My heels sank into small stones and pebbles.
Crunch, crunch, crunch.
I kept walking. Everything hurt, but I trudged towards the light. And suddenly it was on me, all around me, making me squint from the sheer brilliance. I blinked and woke up, letting out a deep breath.
Whoa. Talk about a freakish nightmare. I was safely tucked away in bed, and the sun was streaming through the window. I sighed and snuggled back under the covers. A few more minutes and then I’d skip downstairs to collect my three kisses before my father left for work. I wasn’t going to take them for granted anymore.
Crunch, crunch, crunch.
I frowned.
It wasn’t supposed to follow me into reality.
I kept my eyes closed.
The covers felt funny, rough and coarse, not at all like my soft, silk duvet.
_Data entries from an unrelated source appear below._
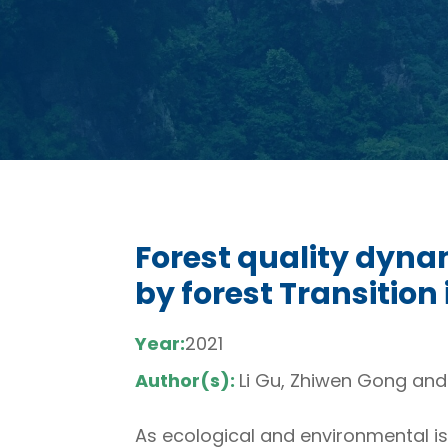
Forest quality dyna
by forest Transition
Year:
2021
Author(s):
Li Gu, Zhiwen Gong an
As ecological and environmental is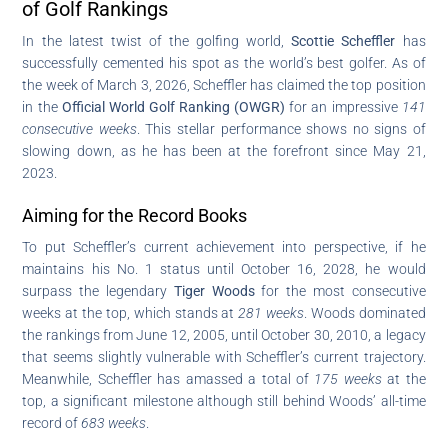
of Golf Rankings
In the latest twist of the golfing world,
Scottie Scheffler
has
successfully cemented his spot as the world’s best golfer. As of
the week of March 3, 2026, Scheffler has claimed the top position
in the
Official World Golf Ranking (OWGR)
for an impressive
141
consecutive weeks
. This stellar performance shows no signs of
slowing down, as he has been at the forefront since May 21,
2023.
Aiming for the Record Books
To put Scheffler’s current achievement into perspective, if he
maintains his No. 1 status until October 16, 2028, he would
surpass the legendary
Tiger Woods
for the most consecutive
weeks at the top, which stands at
281 weeks
. Woods dominated
the rankings from June 12, 2005, until October 30, 2010, a legacy
that seems slightly vulnerable with Scheffler’s current trajectory.
Meanwhile, Scheffler has amassed a total of
175 weeks
at the
top, a significant milestone although still behind Woods’ all-time
record of
683 weeks
.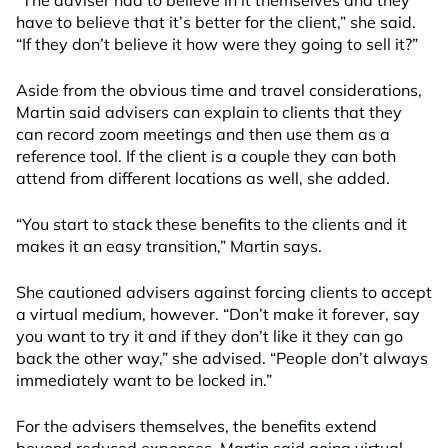
“The adviser had to believe in it themselves and they
have to believe that it’s better for the client,” she said.
“If they don’t believe it how were they going to sell it?”
Aside from the obvious time and travel considerations,
Martin said advisers can explain to clients that they
can record zoom meetings and then use them as a
reference tool. If the client is a couple they can both
attend from different locations as well, she added.
“You start to stack these benefits to the clients and it
makes it an easy transition,” Martin says.
She cautioned advisers against forcing clients to accept
a virtual medium, however. “Don’t make it forever, say
you want to try it and if they don’t like it they can go
back the other way,” she advised. “People don’t always
immediately want to be locked in.”
For the advisers themselves, the benefits extend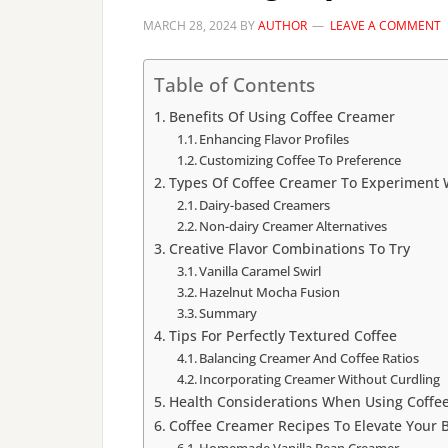
MARCH 28, 2024
BY
AUTHOR
LEAVE A COMMENT
Table of Contents
Benefits Of Using Coffee Creamer
Enhancing Flavor Profiles
Customizing Coffee To Preference
Types Of Coffee Creamer To Experiment 
Dairy-based Creamers
Non-dairy Creamer Alternatives
Creative Flavor Combinations To Try
Vanilla Caramel Swirl
Hazelnut Mocha Fusion
Summary
Tips For Perfectly Textured Coffee
Balancing Creamer And Coffee Ratios
Incorporating Creamer Without Curdling
Health Considerations When Using Coffe
Coffee Creamer Recipes To Elevate Your 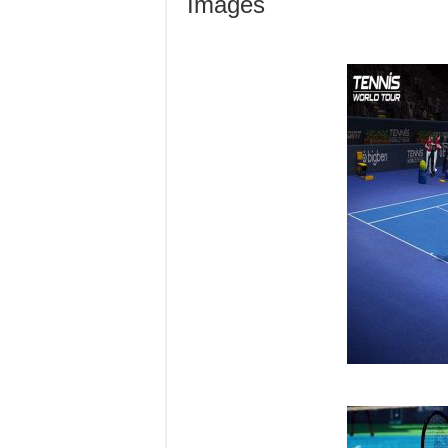
Images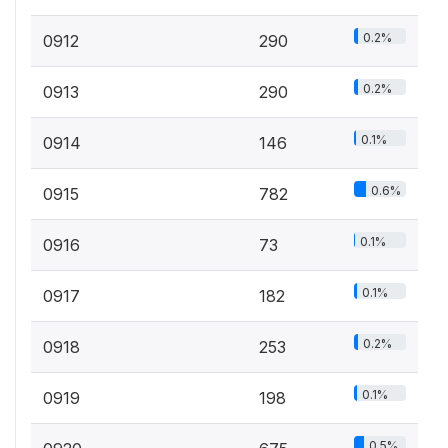
0.2%
0912
290
0.2%
0913
290
0.1%
0914
146
0.6%
0915
782
0.1%
0916
73
0.1%
0917
182
0.2%
0918
253
0.1%
0919
198
0.5%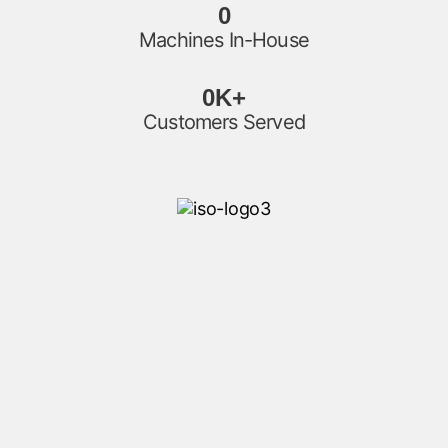
0
Machines In-House
0
K+
Customers Served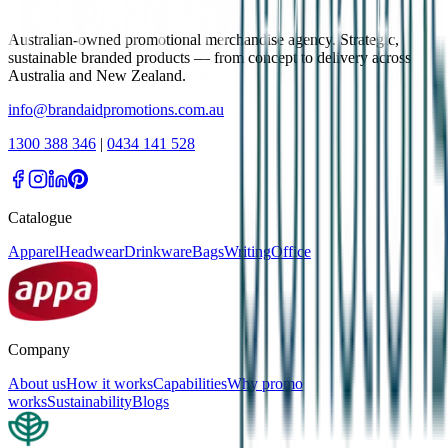
Australian-owned promotional merchandise agency. Strategic,
sustainable branded products — from concept to delivery across
Australia and New Zealand.
info@brandaidpromotions.com.au
1300 388 346
|
0434 141 528
Catalogue
Apparel
Headwear
Drinkware
Bags
Writing
Office
Company
About us
How it works
Capabilities
Why promo
works
Sustainability
Blogs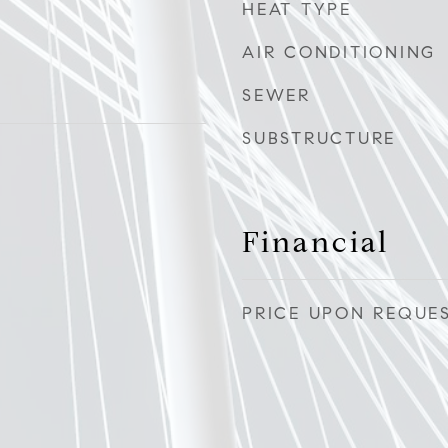
HEAT TYPE
AIR CONDITIONING
SEWER
SUBSTRUCTURE
Financial
PRICE UPON REQUE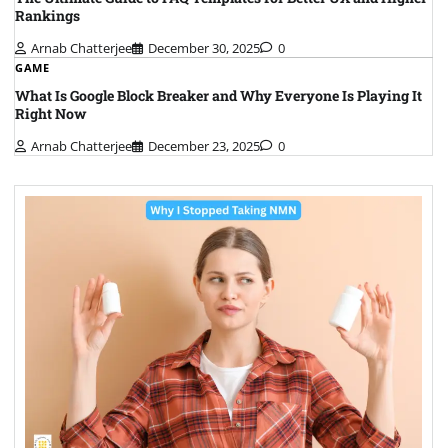
Rankings
Arnab Chatterjee
December 30, 2025
0
GAME
What Is Google Block Breaker and Why Everyone Is Playing It
Right Now
Arnab Chatterjee
December 23, 2025
0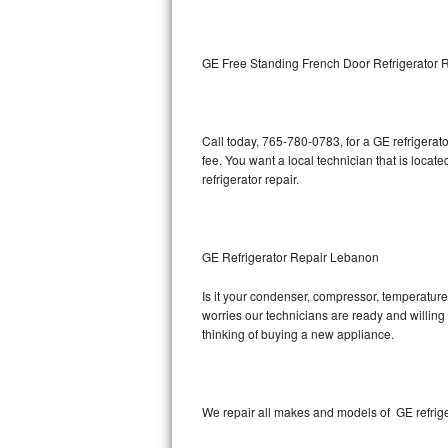
Kitchenaid Superba Repair
GE Artistry Repair
GE Free Standing French Door Refrigerator 
Whirlpool Duet Repair
Maytag Bravos Repair
Call today, 765-780-0783, for a GE refrigera
fee. You want a local technician that is loca
Whirlpool Cabrio Repair
refrigerator repair.
Frigidaire Professional Repair
GE Refrigerator Repair Lebanon
Whirlpool Smart Repair
Is it your condenser, compressor, temperature 
Whirlpool Sidekicks Repair
worries our technicians are ready and willing t
thinking of buying a new appliance.
Maytag Maxima Repair
Kitchenaid Pro Line Repair
We repair all makes and models of GE refrige
Samsung Chef Collection Repair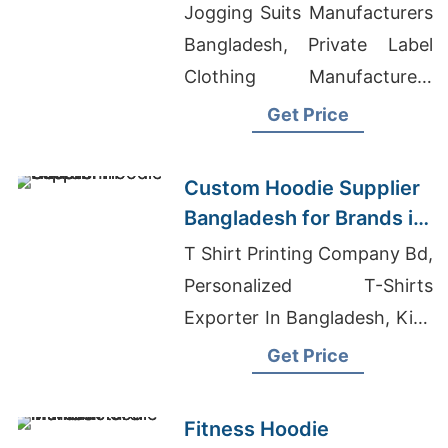
Bangladesh for Brands in
Jogging Suits Manufacturers
Geneva
Bangladesh, Private Label
Clothing Manufacturers
China, Top Women's Shirts
Get Price
Manufacturer For Retail In
Europe
Custom Hoodie Supplier
Bangladesh for Brands in
Houston
T Shirt Printing Company Bd,
Personalized T-Shirts
Exporter In Bangladesh, Kids
Yarn Dyed T-Shirts Suppliers
Get Price
Bangladesh
Fitness Hoodie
The window, the one I’d caught sight of momentarily, it was small and round. The kind that belonged on a boat.
And I hurt. I could feel it now. I hurt everywhere. My head was thick and heavy, and my tongue was stuck to the roof of my mouth.
Crunch, crunch, crunch.
I knew it was bad, whatever that sound was. It was coming from behind me and I knew it was bad and evil, and it was going to pull me right back into hell.
“About time,” it said.
Fuck, fuck, fuck!
Dah-me-yahn.
Damian Hair-ripping, Skull-bashing, Coma-Inducing, Caballero.
He was here and he was real.
I squeezed my eyes tight. I’m pretty sure a wobbly tear would have escaped, but my eyes were so dry, my lids felt like sandpaper. All of me felt like that—raw and scraped, inside and out. No wonder I had been dreaming about tunnels of sandpaper. I was probably dehydrated. Who knew how long I’d been out or what the side effects were of whatever he’d used on me?
“Did you . . . what did you do to me?” My voice sounded weird, but I had never been more grateful for it. The same went for my arms and my legs and the rest of me. My head hurt, my bones ached, but I was still in one piece and I was never, ever going to hate my belly or my ass or the dimples on my thighs again.
Damian didn’t reply. He was still behind me, out of my line of sight, and he kept doing whatever the hell it was he was doing.
Crunch, crunch, crunch.
I started to tremble, but stifled the whimper that threatened to escape.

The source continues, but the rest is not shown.